Reliance Industries, India’s second biggest company by sales, on Friday said its first quarter consolidated net profit rose 4.4% due to a strong growth in its gross refining margins (GRM), which is the difference between the price of crude oil and the price of the petroleum products produced by its refinery.
The company expects the margins to remain strong as demand will continue to rise and low crude prices would imply that energy costs will be low.
The Mumbai-based company chaired by billionaire Mukesh Ambani posted net profit of Rs 6,222 crore in the April-June quarter, compared to Rs 5,957 crore it had earned in the same period last year.
However revenue decreased by 23% to Rs 83,064 crore, from Rs 107,905 crore last year, due to lower crude oil prices.
On a stand-alone basis, Reliance Industries’s net profit increased by 11.8% to Rs 6,318 crore, while revenue decreased by 28.1% to Rs 71,412 crore.
While the results were announced after market hours, shares of Reliance Industries ended down 1.9% at Rs 1,025.05 on the BSE, in line with the broader index fall of 0.9%.
The Reliance stock had witnessed a sharp rise of 4% on July 22, on expectations that the company’s profits would rise 9-10% on estimates put out by brokerages.
Reliance Industries’s gross refining margins (GRM) for the first quarter stood at a six-year high of $10.4 a barrel, as against $8.7 in the same quarter last year.
“Our financial performance reflects the benefits of integrated hydrocarbon chain activities in a benign oil price environment,” said Mr Ambani. “The sharp increase in demand for transportation fuels helped us realize strong refining margins. Oil product demand globally is estimated to have grown at about 1.6 million barrels of oil a day, resulting in high refinery runs across all regions,” he added.
The fall in Reliance’s revenue was led by the 43.5% year-on-year decline in benchmark (Brent) oil price. Also, exports from Reliance’s Indian operations were lower by 44.9% at Rs 36,717 crore, as against Rs 66,600 crore last year, due to lower product prices in line with lower crude oil prices.
Crude prices have been falling since last year due to higher production by Opec (Organisation of Petroleum Exporting Countries) and the switch to shale gas by large economies like the US, which have led to a surplus in oil reserves. Brent crude, the global benchmark grade, is currently at about $56.51 a barrel on the London-based ICE Futures Europe exchange, a far cry from the over $100 it used to quote last year.
"If you see GRMs across the globe, everywhere refining margins are up. Globally demand has been up in the first half of 2015. The demand for oil is 1.6 million barrels per day. In whole of 2014 that was about 700,000 per day. So, low oil prices has resulted in stronger growth.

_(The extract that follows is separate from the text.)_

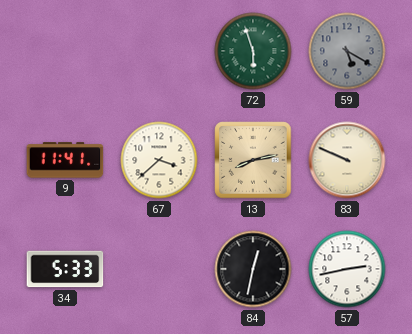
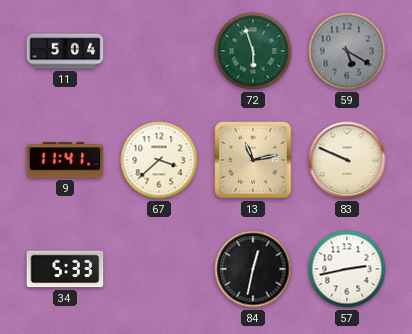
11: none -> 5:04
13: 8:13 -> 11:13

Low oil prices also means your energy costs are lower…so environment was very constructive for refining,” joint CFO V Srikanth told reporters at a post results conference.
“The expectation is that even in 2016 the demand environment is going to be good. Broadly, the demand supply mismatch remains constructive towards relatively more demand than new supply. So environment is good,” he added. Reliance will take its total retail fuel outlets to 1,500 this fiscal end, from the current 440 operational outlets.
The management views were echoed by analysts. “The GRM is significantly higher than our expectations of around $9.4. So, it is a strong beat for us,” said Prayesh Jain, oil and gas analyst at IIFL.
“We continue to remain bullish as earnings upsides from new projects slated to commence operations in FY17 are yet not factored in. Retail business will see continued improvement both in revenues and EBIT margins.”
While the core businesses of refining and petrochemicals contribute the maximum to Reliance’s profits, the company has been investing heavily into other businesses such as retail and telecom.
Mr Ambani recently said the group will invest Rs 2.5 lakh crore in projects related to Digital India. Reliance will set up a network of 1.5 lakh retailers who will sell and service mobile phones and other smart devices. Most of the investments will be under Reliance Jio, a subsidiary.